"Ko Ko Bop" is a song by South Korean–Chinese boy band Exo, released on July 18, 2017, as the lead single of their fourth studio album The War. It was released in Korean and Chinese versions by their label SM Entertainment. It was the first Exo single not to feature member Lay due to his extended hiatus.

Release and composition
Produced by Styalz Fuego, "Ko Ko Bop" is described as an energetic reggae song with rhythmical reggae and bass guitar sounds. "Ko Ko Bop" was co-written by Exo members Chen, Chanyeol and Baekhyun. It was released digitally on July 18, 2017 and physically on July 19 along with the album. According to Chanyeol, the term "Ko Ko Bop" means "Fun Dancing".

Talking to Billboard about producing the song, Styalz Fuego stated that while writing the song the other composers were going with a reggae type of song, but after adding the drop after the chorus the song took a different distraction, and they settled for a reggae-pop song afterwards. The composers stated that they thought the song would be for a girl group because Shaylen Carroll, one of the composers, a female, did the demo, but eventually it went to Exo. Fuego stated "The song was actually in a higher key – I think three semitones higher – so it was more fitted for a female group originally."

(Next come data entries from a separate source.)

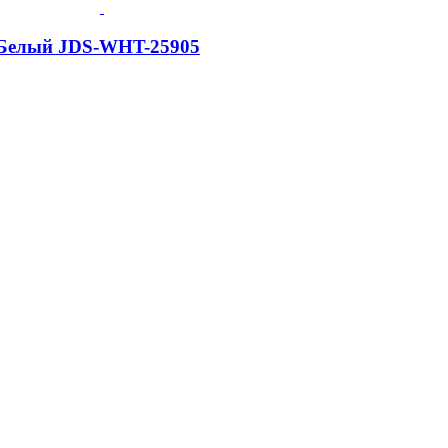
, Белый JDS-WHT-25905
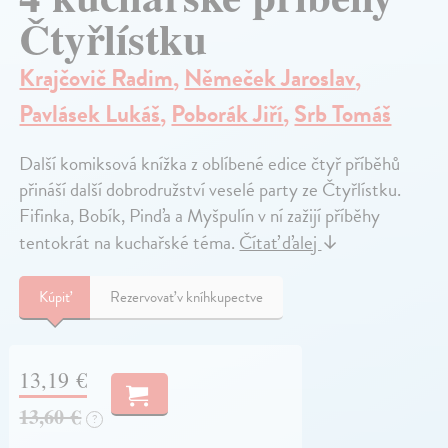
Čtyřlístku
Krajčovič Radim
,
Němeček Jaroslav
,
Pavlásek Lukáš
,
Poborák Jiří
,
Srb Tomáš
Další komiksová knížka z oblíbené edice čtyř příběhů
přináší další dobrodružství veselé party ze Čtyřlístku.
Fifinka, Bobík, Pinďa a Myšpulín v ní zažijí příběhy
tentokrát na kuchařské téma.
Čítať ďalej
↓
Kúpiť
Rezervovať v kníhkupectve
13,19 €
13,60 €
?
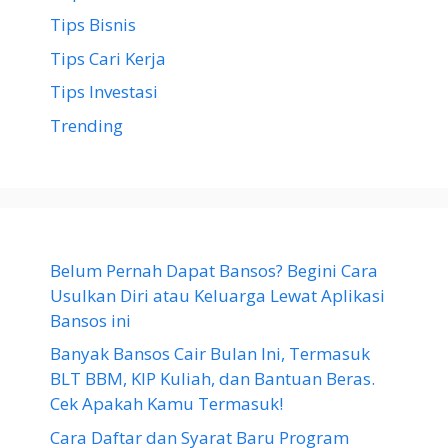
Tips Bisnis
Tips Cari Kerja
Tips Investasi
Trending
Belum Pernah Dapat Bansos? Begini Cara
Usulkan Diri atau Keluarga Lewat Aplikasi
Bansos ini
Banyak Bansos Cair Bulan Ini, Termasuk
BLT BBM, KIP Kuliah, dan Bantuan Beras.
Cek Apakah Kamu Termasuk!
Cara Daftar dan Syarat Baru Program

About writing the lyrics of the song, Carroll stated: "When I was recording some melody ideas I kept on singing nonsense phrases and one was 'Shimmy shimmy Ko Ko Bop', which we all thought was super quirky and catchy. So we built off that and turned it into something real". Carroll went and described the "Ko Ko Bop" as a song that is about "not worrying about things", "going with the flow" and "not worrying about the haters". Chen and Baekhyun also talked with Billboard about writing the lyrics of the song, Chen stated that the Baekhyun, Chanyeol and himself each wrote the lyrics separately and worked on putting the lyrics together for the song afterwards by selecting the lyrics that would suit the song the best. Baekhyun stated "I wanted my lyrics to have people to become more carefree, release their stress and dance away with the music."

Music video

A teaser of "Ko Ko Bop" music video was released on July 17, 2017 by SM Entertainment. The Korean and Chinese music videos of "Ko Ko Bop" were released on July 18. The music video was filmed in Seoul, South Korea.The music video shows the boys spending a day having fun as the name of the suggests "Ko Ko Bop" meaning fun dancing.

The Korean music video hit one million views in its first hour of release and 8,833,869 in 24 hours. Three days after its release, the music video hit one million likes; in August 2020, it reached four million likes. On December 12, 2017, the music video surpassed 100 million views on YouTube, reaching 200 million views on January 25, 2019, and 300 million on February 28, 2021.

Promotion
On July 8, Exo's official Twitter account had been activated to public, through which SM Entertainment revealed the first teaser video for the album. Twitter Music also  created three customized hashtags with Exo's new tropical logo for Exo including #KoKoBop, #TheWarEXO and #EXO. Fans also welcomed them with 11 million tweets worldwide. Also on July 8, Exo's official Instagram account opened by posting the three versions of Exo's new album logo. On July 10, the album's title was announced to be The War. From July 9 to July 16, the album's track list was revealed one by one through a series of teaser videos each featuring one member.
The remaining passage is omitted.